**PROVIDED MATERIAL**:
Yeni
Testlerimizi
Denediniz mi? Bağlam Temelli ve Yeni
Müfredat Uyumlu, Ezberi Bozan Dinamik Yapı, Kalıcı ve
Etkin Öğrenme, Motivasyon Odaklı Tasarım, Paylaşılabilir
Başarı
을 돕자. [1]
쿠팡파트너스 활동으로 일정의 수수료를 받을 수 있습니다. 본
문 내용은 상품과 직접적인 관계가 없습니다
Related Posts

---

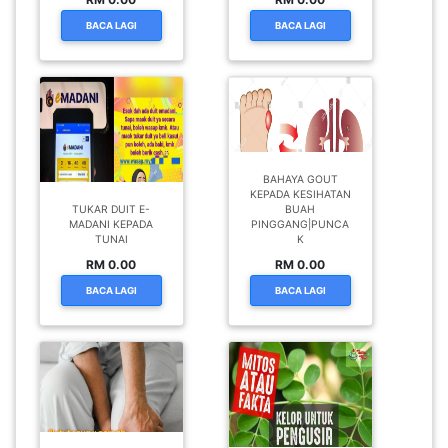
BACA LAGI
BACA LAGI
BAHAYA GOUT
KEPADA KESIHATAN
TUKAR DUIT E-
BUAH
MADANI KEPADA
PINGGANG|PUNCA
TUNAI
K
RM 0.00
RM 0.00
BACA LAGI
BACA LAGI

**TASK GOAL**:
Go through the entries above and say how many lines include the word "Yeni". Give the number only.

**EXERCISE OUTPUT**:
2